How common is burnout?  Quite common and increasing.  A recent article published in the Mayo Clinic Proceedings showed at least 1 symptom of burnout in 54.4% of physicians in 2014, up from 45.5% 3 years earlier.  Satisfaction with work-life balance decreased from 48.5% to 40.9% over that time.  A 2012 articlepublished in JAMA showed 45.8% of physicians exhibiting at least 1 sign of burnout, and physicians having an overall burnout rate about 10% higher than the non-physician worker.  Dissatisfaction with work-life balance was about double when compared to the non-physician.
What can be done?  There are big, system-wide answers and there are tiny, change-your-routine answers.  I won’t pretend to have them all, but I can at least tell you what others have done or suggested.  Stanford is rewarding emergency physicians with its time banking program, offering “meals, housecleaning and a host of other services — babysitting, elder care, movie tickets, grant writing help, handyman services, dry cleaning pickup, speech training, Web support and more.”

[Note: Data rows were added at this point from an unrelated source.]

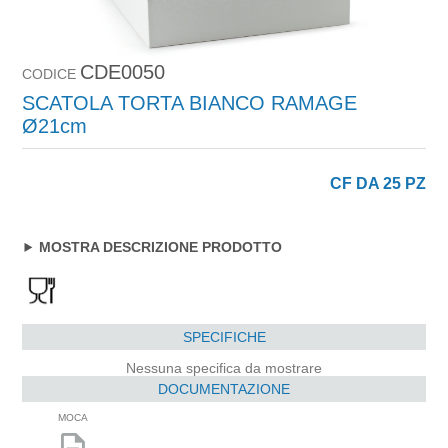
CDE0050
CODICE
SCATOLA TORTA BIANCO RAMAGE
Ø21cm
CF DA 25 PZ
MOSTRA DESCRIZIONE PRODOTTO
SPECIFICHE
Nessuna specifica da mostrare
DOCUMENTAZIONE
MOCA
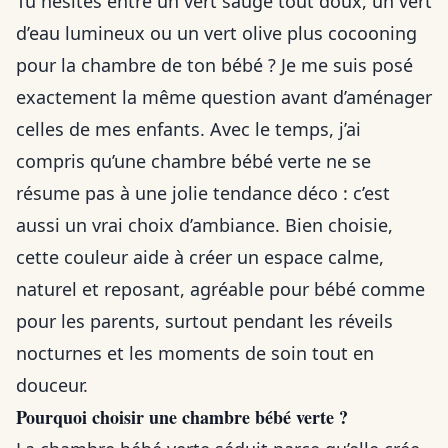
Tu hésites entre un vert sauge tout doux, un vert
d’eau lumineux ou un vert olive plus cocooning
pour la chambre de ton bébé ? Je me suis posé
exactement la même question avant d’aménager
celles de mes enfants. Avec le temps, j’ai
compris qu’une chambre bébé verte ne se
résume pas à une jolie tendance déco : c’est
aussi un vrai choix d’ambiance. Bien choisie,
cette couleur aide à créer un espace calme,
naturel et reposant, agréable pour bébé comme
pour les parents, surtout pendant les réveils
nocturnes et les moments de soin tout en
douceur.
Pourquoi choisir une chambre bébé verte ?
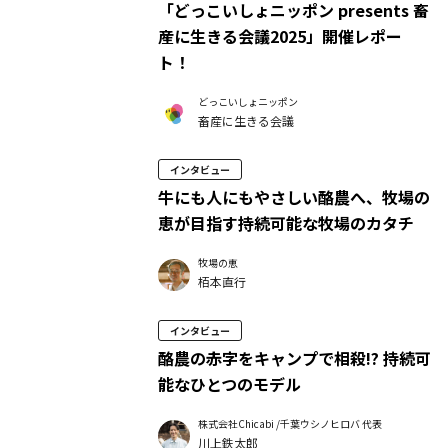
「どっこいしょニッポン presents 畜
産に生きる会議2025」開催レポー
ト！
どっこいしょニッポン
畜産に生きる会議
インタビュー
牛にも人にもやさしい酪農へ、牧場の
恵が目指す持続可能な牧場のカタチ
牧場の恵
栢本直行
インタビュー
酪農の赤字をキャンプで相殺!? 持続可
能なひとつのモデル
株式会社Chicabi /千葉ウシノヒロバ 代表
川上鉄太郎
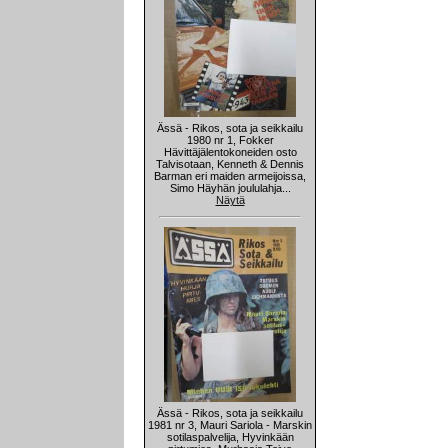
Ässä - Rikos, sota ja seikkailu
1980 nr 1, Fokker
Hävittäjälentokoneiden osto
Talvisotaan, Kenneth & Dennis
Barman eri maiden armeijoissa,
Simo Häyhän joululahja...
Näytä
Ässä - Rikos, sota ja seikkailu
1981 nr 3, Mauri Sariola - Marskin
sotilaspalvelija, Hyvinkään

A recent newspaper editorial suggests the public needs to rally around its doctors like it has its teachers, who have been subject to the myriad of metrics in the recent past.  The AMA has released its STEPS Forwardprogram to help physicians gain control of their professional lives.

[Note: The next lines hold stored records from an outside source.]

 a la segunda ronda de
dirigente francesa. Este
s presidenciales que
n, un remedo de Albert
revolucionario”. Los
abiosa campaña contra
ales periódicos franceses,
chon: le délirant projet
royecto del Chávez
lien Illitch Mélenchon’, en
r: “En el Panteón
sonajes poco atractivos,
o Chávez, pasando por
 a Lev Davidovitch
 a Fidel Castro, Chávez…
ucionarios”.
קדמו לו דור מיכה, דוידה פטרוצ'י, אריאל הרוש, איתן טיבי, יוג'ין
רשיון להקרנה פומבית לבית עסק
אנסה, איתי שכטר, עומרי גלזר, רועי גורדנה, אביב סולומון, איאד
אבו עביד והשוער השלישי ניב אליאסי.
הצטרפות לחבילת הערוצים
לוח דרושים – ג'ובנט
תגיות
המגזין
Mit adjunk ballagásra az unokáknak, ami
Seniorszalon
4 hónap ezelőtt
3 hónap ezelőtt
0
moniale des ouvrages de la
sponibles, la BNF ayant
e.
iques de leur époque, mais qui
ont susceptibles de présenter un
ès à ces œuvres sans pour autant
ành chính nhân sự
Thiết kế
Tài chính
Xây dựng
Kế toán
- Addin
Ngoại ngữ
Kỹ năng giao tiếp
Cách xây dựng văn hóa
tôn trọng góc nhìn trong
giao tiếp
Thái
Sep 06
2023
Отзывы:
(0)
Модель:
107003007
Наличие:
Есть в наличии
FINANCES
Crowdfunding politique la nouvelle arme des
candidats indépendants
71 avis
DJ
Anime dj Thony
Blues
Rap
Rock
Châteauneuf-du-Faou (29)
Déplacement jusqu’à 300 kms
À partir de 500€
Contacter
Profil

Common recommendations to relieve burnout are the usual suggestions to relieve stress:  eat better, take time for yourself, exercise… I’m just not sure how many of us can yoga our way out of professional misery.

My answer to physician burnout

What do you suppose I would suggest to help prevent or alleviate symptoms of burnout? Can you read the words at the top of the page, you know, that whole FIRE acronym?  I believe working toward a goal of Financial Independence, and seeing real progress toward that goal, can do wonders for the psyche.  If you are experiencing burnout, but can see a sliver of light at the end of that career tunnel, and you can watch that sliver expand and shine brighter, your outlook on your career and life might start to glow brighter as well.

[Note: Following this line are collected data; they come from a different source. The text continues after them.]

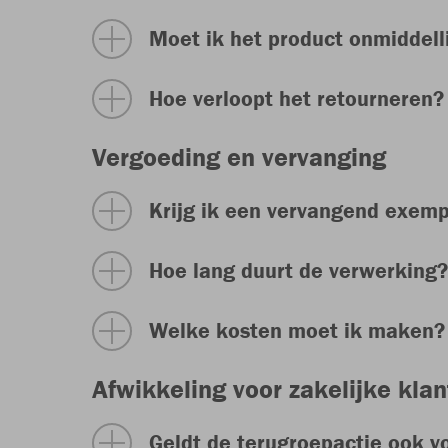
Moet ik het product onmiddell
Hoe verloopt het retourneren?
Vergoeding en vervanging
Krijg ik een vervangend exemp
Hoe lang duurt de verwerking?
Welke kosten moet ik maken?
Afwikkeling voor zakelijke kla
Geldt de terugroepactie ook v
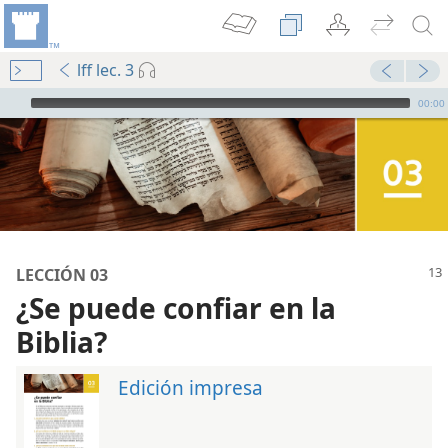
lff lec. 3
Audio Player
00:00
LECCIÓN 03
¿Se puede confiar en la
Biblia?
Edición impresa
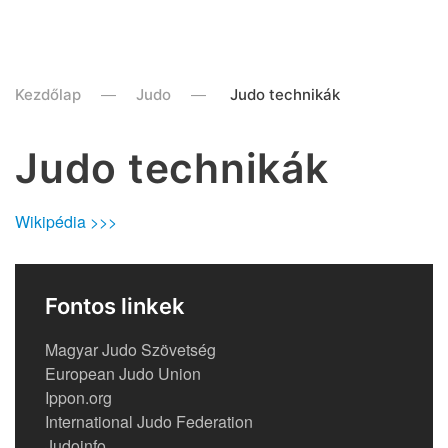
Kezdőlap
Judo
Judo technikák
Judo technikák
Wikipédia >>>
Fontos linkek
Magyar Judo Szövetség
European Judo Union
Ippon.org
International Judo Federation
Judoinfo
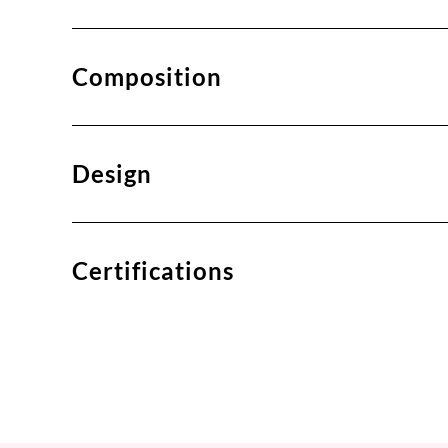
Composition
Design
Certifications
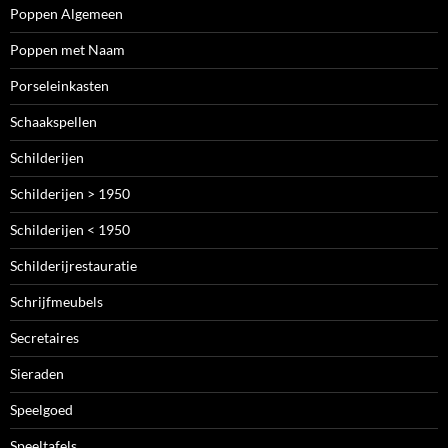
Poppen Algemeen
Poppen met Naam
Porseleinkasten
Schaakspellen
Schilderijen
Schilderijen > 1950
Schilderijen < 1950
Schilderijrestauratie
Schrijfmeubels
Secretaires
Sieraden
Speelgoed
Speeltafels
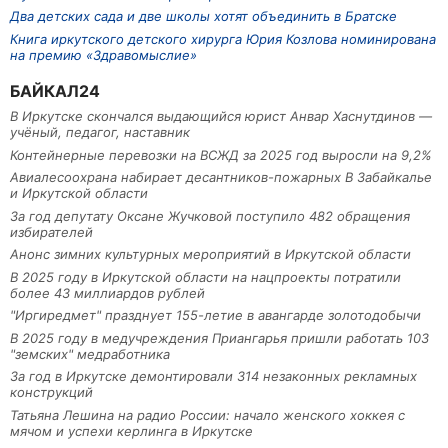
Два детских сада и две школы хотят объединить в Братске
Книга иркутского детского хирурга Юрия Козлова номинирована
на премию «Здравомыслие»
БАЙКАЛ24
В Иркутске скончался выдающийся юрист Анвар Хаснутдинов —
учёный, педагог, наставник
Контейнерные перевозки на ВСЖД за 2025 год выросли на 9,2%
Авиалесоохрана набирает десантников-пожарных В Забайкалье
и Иркутской области
За год депутату Оксане Жучковой поступило 482 обращения
избирателей
Анонс зимних культурных мероприятий в Иркутской области
В 2025 году в Иркутской области на нацпроекты потратили
более 43 миллиардов рублей
"Иргиредмет" празднует 155-летие в авангарде золотодобычи
В 2025 году в медучреждения Приангарья пришли работать 103
"земских" медработника
За год в Иркутске демонтировали 314 незаконных рекламных
конструкций
Татьяна Лешина на радио России: начало женского хоккея с
мячом и успехи керлинга в Иркутске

When you are saving like Dr. Anderson, you know that you won’t be stuck in this position forever.  Starting from scratch, you could achieve Financial Independence within about 10 years.  That may seem like a long time depending on the stage of your career, but it’s less than the combined years you put in to college, medical school, and residency.
Once you have achieved FI, you’ll have options to lighten the load you’re carrying.  You can work fewer days or hours if your position allows.  You may be able to drop the worst part of your job, while maintaining the part you enjoy.  For example, The White Coat Investor is dropping his overnight E.D. shifts now that he’s got a sizeable nest egg.
You will be empowered to enact the changes you need.  If the only appealing option is to be done entirely and stop working, you can do that too.  And let every day be a Saturday.
Personally, I would rather remain gainfully employed than walk away at the age of 40.  I haven’t taken a formal survey or questionnaire, but I would guess my burnout score would be pretty low.  Some workdays are tougher than others, but I don’t dread them or end them feeling overwhelmed and exhausted.

Burnout varies by specialty

I may be in a specialty that is somewhat shielded from the bureacratic nightmares that plague primary care. The term “prior authorization” does not factor into my workday; I don’t have to worry about dotting enough i’s and crossing enough t’s to magically transform a clinic visit into a Level 3.
The 2015 Medscape Lifestyle Report show anesthesiology having a burnout rate of 43%.  That’s not as low as the dermatologists, reporting a survey-low 37% burnout rate, but quite a bit better than the 50% to 53% seen in emergency, internal, and family medicine, general surgery, and infectious disease.
In My My, Hey Hey, Neil Young tells us that it’s better to burnout than fade away (a worldview repeated by Def Leppard in Rock Of Ages).  I think I’ll ignore their collective wisdom, and do my best to fade away when I’m ready for my career to wind down.  From what I’ve read, burnout can be downright ugly.